そして、この秋の最も感動的な話題は、大リーグのワールドチャンピオンシリーズです。
この話をはじめると紙面が尽きてしまいますが、最も感動的だったのはドジャースの山本由伸投手の活躍でした。今年は、32年ぶりのワールドチャンピオンを目指すトロントブルージェイズと連覇を目指すロサンジェルスロジャースの対決となりましたが、予想通り試合は第7戦までもつれ込みました。そして、最後にドジャースが連覇を果たしたのです。
優勝時の胴上げ投手は山本由伸投手、そしてMVPも山本由伸投手です。
山本投手は、初戦を落とした2戦目に先発。1失点で完投し勝利投手となりました。翌日の第3戦は7回の裏にドジャースが同点として延長戦となりました。その後、試合は膠着して18回を迎えます。両チームとも総力戦となり、ロジャースもピッチャーを使い果たしました。
残っていたのは、前日完投を果たした山本投手のみです。そして、山本投手は、18回の裏の攻撃時、「いけます」との声とともにブルペンで投球練習を開始したのです。その姿を見たフリーマンは、「彼に投げさせてはいかない。」と自らの打席でさよならホームランを打って試合を決めたのです。
そして、ブルージェイズが3勝で王手をかけた第6戦。山本投手が再び先発します。この試合も山本は好投を見せ、8回まで投げて1失点に押さえて2勝目をあげます。その日の夜の会見では、「明日も投げますか。」との記者からの質問に「行けと言われれば行きますけど、できれば応援を頑張りたい。」と笑いながら語りました。
3勝3敗で迎えた運命の第7戦。試合はドジャーズビハインドも7回にロハスが1点差にせまる読み勝ちのソロホームラン。そして、9回表の土壇場では捕手のウィル・スミスが起死回生の同点ソロホームランを放ち、試合は延長戦へともつれこみます。そして、9回裏、なんと、前日8回まで投げた山本投手がマウンドへとあがったのです。そして、11回に及ぶ延長戦を制したのはロジャースでした。幕切れは劇的でした。
山本由伸投手は、このシリーズ3勝をあげて、見事MVPを受賞したのです。感動しました!
(山本由伸投手MVPおめでとう! full-countHP)
さて、トピックスはこのくらいにして本題です。
11月も残り1週間となり、いよいよ師走の声が聞こえてきます。日本の師走といえば、なんといってもベートーベンの交響曲第九番「合唱付」ですね。今週は、久しぶりに本屋さんで見つけた「第九本」を読んでいました。
「ベートーヴェン《第九》の世界」
(小宮正安著 岩波書店 2024年)
【第九はなぜ我々に響くのか】
拙ブログに訪問していただける皆さんは、これまでもこのブログでベートーベンと第九について何度か語られていることを覚えている方もいらっしゃるかもしれません。

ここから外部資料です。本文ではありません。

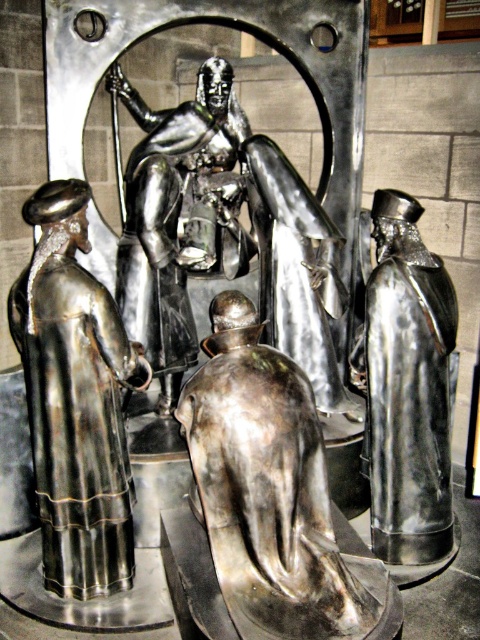 You are an art curator planning to display the polished silver knight at center and the shiny silver figure at right in a new exhibition. Given their sizes, which one should be placed in the central display area to maintain the sculpture theme?

The polished silver knight at center should be placed in the central display area because its width is larger than the shiny silver figure at right, aligning with its prominent position in the sculpture theme.

You are an art conservator examining the metallic sculpture. You notice two points on the sculpture labeled as point (254, 403) and point (432, 496). Which of these points is nearer to your current viewpoint?

Point (254, 403) is closer to the camera than point (432, 496), so the point (254, 403) is nearer to your viewpoint.

You are an art conservator assessing the sculpture. You need to determine if the shiny silver figure at center can be moved to the position of the shiny silver figure at right without altering the base. Based on their widths, is this feasible?

The shiny silver figure at center might be wider than shiny silver figure at right, so moving it might not be feasible as it could exceed the space allocated for the shiny silver figure at right. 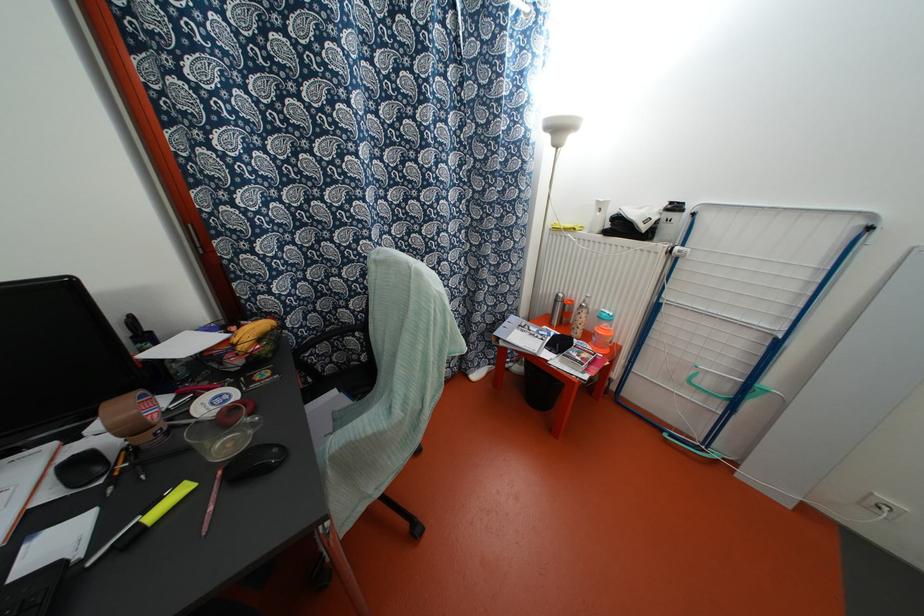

クラシックは、過去の作曲家が創造した音楽を現代の指揮者と演奏家が奏でる「再現芸術」です。従って、指揮者が変われば楽譜の解釈も変わり演奏時間が変化します。また、オーケストラが変われば、弦の音も管の音もティンパニの音も変化します。
この本の「はじめに」に登場するのは、イギリスの指揮者サイモン・ラトルです。筆者は2000年と2002年にウィーン楽友協会で同じサイモン・ラトル指揮、ウィーンフィルハーモニー管弦楽団の第九を聞いたそうです。ところが、その演奏が全く別物の演奏だったことに気づいて、その変化に驚いたとのエピソードから話を始めます。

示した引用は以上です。